▸ Exercise brief
The entries below are to be reproduced exactly, with their pictures omitted.

(Data extracted from a collection)
=======

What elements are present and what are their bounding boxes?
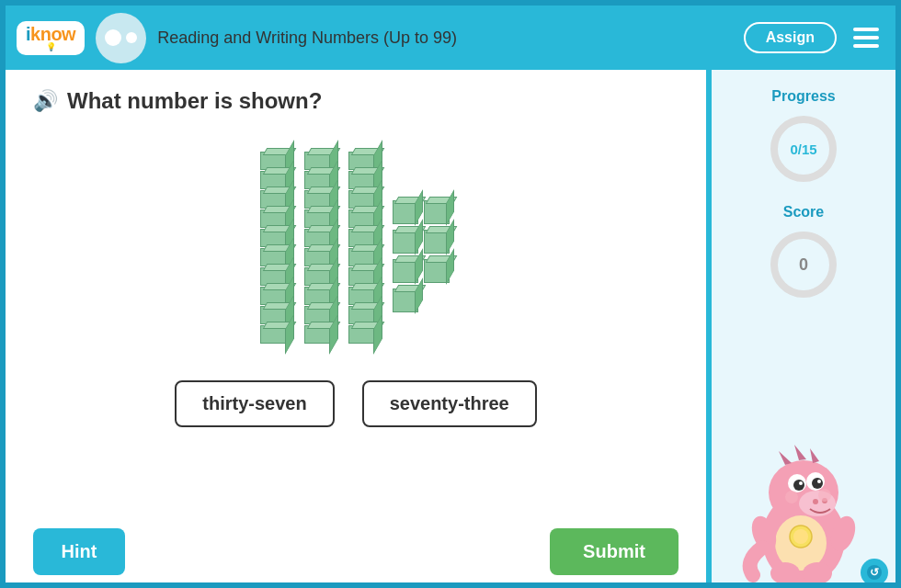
logo: iknow 💡: [17, 21, 85, 55]
empty-cell: [424, 288, 450, 312]
main-layout: 🔊 What number is shown?: [6, 70, 895, 588]
progress-label: Progress: [771, 88, 835, 105]
blocks-area: [33, 141, 679, 344]
svg-point-9: [813, 499, 818, 504]
tens-rod-1: [260, 152, 288, 344]
tens-rod-3: [348, 152, 376, 344]
nav-back-button[interactable]: ↺: [861, 559, 888, 586]
svg-point-17: [770, 562, 800, 584]
question-header: 🔊 What number is shown?: [33, 88, 679, 114]
empty-cell: [393, 318, 418, 342]
svg-point-8: [817, 480, 821, 483]
unit-cube: [393, 288, 418, 312]
score-value: 0: [799, 255, 808, 275]
unit-cube: [393, 259, 418, 283]
unit-cube: [424, 259, 450, 283]
progress-section: Progress 0/15: [767, 88, 840, 186]
sidebar: Progress 0/15 Score 0: [712, 70, 895, 588]
mascot-svg: [735, 428, 872, 584]
hint-button[interactable]: Hint: [33, 528, 125, 575]
units-group: [393, 200, 451, 344]
dot-icon: [105, 29, 121, 46]
activity-title: Reading and Writing Numbers (Up to 99): [157, 28, 732, 48]
hamburger-line: [853, 28, 879, 31]
mascot-area: [730, 419, 877, 584]
svg-point-5: [793, 480, 804, 491]
logo-text: iknow: [26, 25, 75, 43]
svg-point-22: [818, 489, 831, 502]
content-area: 🔊 What number is shown?: [6, 70, 706, 588]
assign-button[interactable]: Assign: [744, 22, 837, 53]
choice-button-a[interactable]: thirty-seven: [175, 380, 334, 427]
empty-cell: [424, 318, 450, 342]
svg-marker-13: [810, 448, 819, 463]
hamburger-line: [853, 36, 879, 40]
unit-cube: [393, 230, 418, 254]
cube: [260, 325, 288, 344]
question-text: What number is shown?: [67, 88, 322, 114]
tens-rod-2: [304, 152, 332, 344]
svg-point-20: [793, 529, 808, 544]
unit-cube: [393, 200, 418, 224]
header: iknow 💡 Reading and Writing Numbers (Up …: [6, 6, 895, 70]
cube: [348, 325, 376, 344]
svg-point-7: [799, 481, 803, 485]
choice-button-b[interactable]: seventy-three: [362, 380, 537, 427]
unit-cube: [424, 200, 450, 224]
score-label: Score: [783, 204, 824, 220]
svg-marker-12: [794, 445, 806, 460]
svg-point-18: [803, 562, 832, 584]
choices-area: thirty-seven seventy-three: [33, 380, 679, 427]
svg-point-21: [785, 491, 798, 503]
nav-back-icon: ↺: [866, 564, 883, 581]
dot-icon-small: [126, 32, 137, 43]
svg-marker-11: [779, 451, 792, 465]
bottom-bar: Hint Submit: [33, 528, 679, 575]
menu-button[interactable]: [848, 22, 884, 53]
sound-icon[interactable]: 🔊: [33, 89, 58, 113]
cube: [304, 325, 332, 344]
submit-button[interactable]: Submit: [550, 528, 679, 575]
score-section: Score 0: [767, 204, 840, 301]
progress-circle: 0/15: [767, 112, 840, 186]
logo-sub: 💡: [46, 43, 56, 51]
svg-point-6: [812, 478, 823, 489]
hamburger-line: [853, 44, 879, 48]
unit-cube: [424, 230, 450, 254]
activity-icon: [96, 13, 146, 63]
score-circle: 0: [767, 228, 840, 301]
progress-value: 0/15: [790, 141, 816, 157]
svg-text:↺: ↺: [870, 566, 879, 579]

=======

▸ Result for this task
What elements are present and what are their bounding boxes?
logo: iknow 💡: [17, 21, 85, 55]
empty-cell: [424, 288, 450, 312]
main-layout: 🔊 What number is shown?: [6, 70, 895, 588]
progress-label: Progress: [771, 88, 835, 105]
blocks-area: [33, 141, 679, 344]
svg-point-9: [813, 499, 818, 504]
tens-rod-1: [260, 152, 288, 344]
tens-rod-3: [348, 152, 376, 344]
nav-back-button[interactable]: ↺: [861, 559, 888, 586]
svg-point-17: [770, 562, 800, 584]
question-header: 🔊 What number is shown?: [33, 88, 679, 114]
empty-cell: [393, 318, 418, 342]
svg-point-8: [817, 480, 821, 483]
unit-cube: [393, 288, 418, 312]
score-value: 0: [799, 255, 808, 275]
unit-cube: [393, 259, 418, 283]
unit-cube: [424, 259, 450, 283]
progress-section: Progress 0/15: [767, 88, 840, 186]
sidebar: Progress 0/15 Score 0: [712, 70, 895, 588]
mascot-svg: [735, 428, 872, 584]
hint-button[interactable]: Hint: [33, 528, 125, 575]
units-group: [393, 200, 451, 344]
dot-icon: [105, 29, 121, 46]
activity-title: Reading and Writing Numbers (Up to 99): [157, 28, 732, 48]
hamburger-line: [853, 28, 879, 31]
mascot-area: [730, 419, 877, 584]
svg-point-5: [793, 480, 804, 491]
logo-text: iknow: [26, 25, 75, 43]
svg-point-22: [818, 489, 831, 502]
content-area: 🔊 What number is shown?: [6, 70, 706, 588]
assign-button[interactable]: Assign: [744, 22, 837, 53]
choice-button-a[interactable]: thirty-seven: [175, 380, 334, 427]
empty-cell: [424, 318, 450, 342]
svg-marker-13: [810, 448, 819, 463]
hamburger-line: [853, 36, 879, 40]
unit-cube: [393, 230, 418, 254]
cube: [260, 325, 288, 344]
question-text: What number is shown?: [67, 88, 322, 114]
tens-rod-2: [304, 152, 332, 344]
svg-point-20: [793, 529, 808, 544]
unit-cube: [393, 200, 418, 224]
header: iknow 💡 Reading and Writing Numbers (Up …: [6, 6, 895, 70]
cube: [348, 325, 376, 344]
svg-point-7: [799, 481, 803, 485]
choice-button-b[interactable]: seventy-three: [362, 380, 537, 427]
unit-cube: [424, 200, 450, 224]
score-label: Score: [783, 204, 824, 220]
svg-marker-12: [794, 445, 806, 460]
svg-point-18: [803, 562, 832, 584]
choices-area: thirty-seven seventy-three: [33, 380, 679, 427]
svg-point-21: [785, 491, 798, 503]
nav-back-icon: ↺: [866, 564, 883, 581]
dot-icon-small: [126, 32, 137, 43]
svg-marker-11: [779, 451, 792, 465]
bottom-bar: Hint Submit: [33, 528, 679, 575]
menu-button[interactable]: [848, 22, 884, 53]
sound-icon[interactable]: 🔊: [33, 89, 58, 113]
cube: [304, 325, 332, 344]
submit-button[interactable]: Submit: [550, 528, 679, 575]
score-section: Score 0: [767, 204, 840, 301]
progress-circle: 0/15: [767, 112, 840, 186]
logo-sub: 💡: [46, 43, 56, 51]
svg-point-6: [812, 478, 823, 489]
hamburger-line: [853, 44, 879, 48]
unit-cube: [424, 230, 450, 254]
activity-icon: [96, 13, 146, 63]
score-circle: 0: [767, 228, 840, 301]
progress-value: 0/15: [790, 141, 816, 157]
svg-text:↺: ↺: [870, 566, 879, 579]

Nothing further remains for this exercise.